PROVIDED DATA =>

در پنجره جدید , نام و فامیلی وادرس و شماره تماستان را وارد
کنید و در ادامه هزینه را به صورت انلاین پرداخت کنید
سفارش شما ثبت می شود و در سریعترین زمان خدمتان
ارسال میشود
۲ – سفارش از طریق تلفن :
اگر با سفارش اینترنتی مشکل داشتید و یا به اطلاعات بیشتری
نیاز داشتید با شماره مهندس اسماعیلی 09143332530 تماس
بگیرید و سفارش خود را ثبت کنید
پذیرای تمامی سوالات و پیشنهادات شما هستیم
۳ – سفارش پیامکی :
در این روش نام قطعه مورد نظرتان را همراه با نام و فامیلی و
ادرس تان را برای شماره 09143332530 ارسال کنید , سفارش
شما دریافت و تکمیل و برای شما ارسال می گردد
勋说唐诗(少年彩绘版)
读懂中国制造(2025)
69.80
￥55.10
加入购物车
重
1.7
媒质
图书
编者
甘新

--

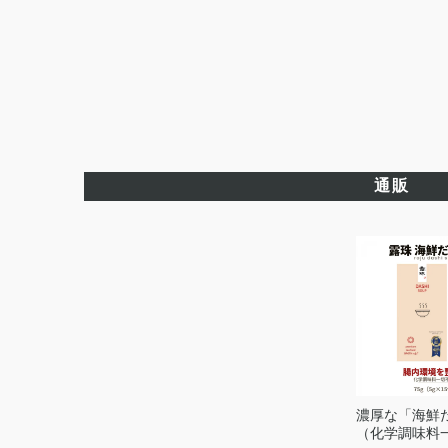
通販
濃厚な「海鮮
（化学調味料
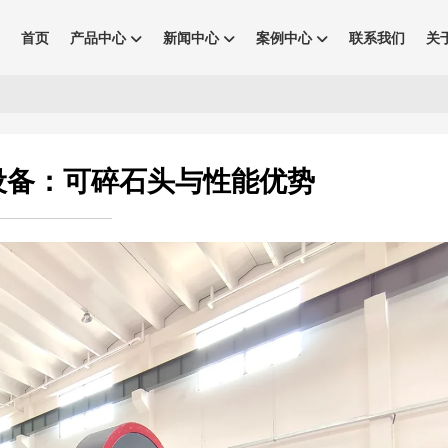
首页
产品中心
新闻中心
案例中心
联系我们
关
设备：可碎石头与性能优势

...

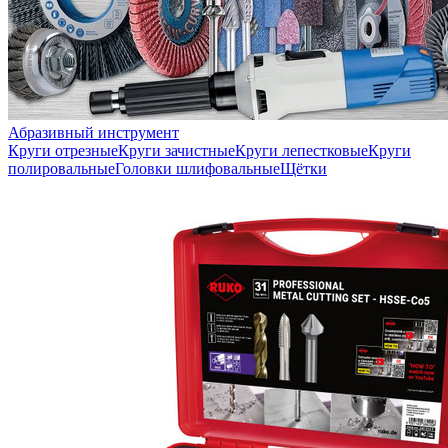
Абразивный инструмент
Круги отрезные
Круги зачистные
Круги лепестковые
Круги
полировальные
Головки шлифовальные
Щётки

EXERCISE DIRECTIONS => In the entries above, please find the line with "سفارش شما ثبت" and the line with "بگیرید و سفارش خود را ثبت کنید", then write out exactly those two lines and every line between them, and nothing more.

RESULT BELOW =>
سفارش شما ثبت می شود و در سریعترین زمان خدمتان
ارسال میشود
۲ – سفارش از طریق تلفن :
اگر با سفارش اینترنتی مشکل داشتید و یا به اطلاعات بیشتری
نیاز داشتید با شماره مهندس اسماعیلی 09143332530 تماس
بگیرید و سفارش خود را ثبت کنید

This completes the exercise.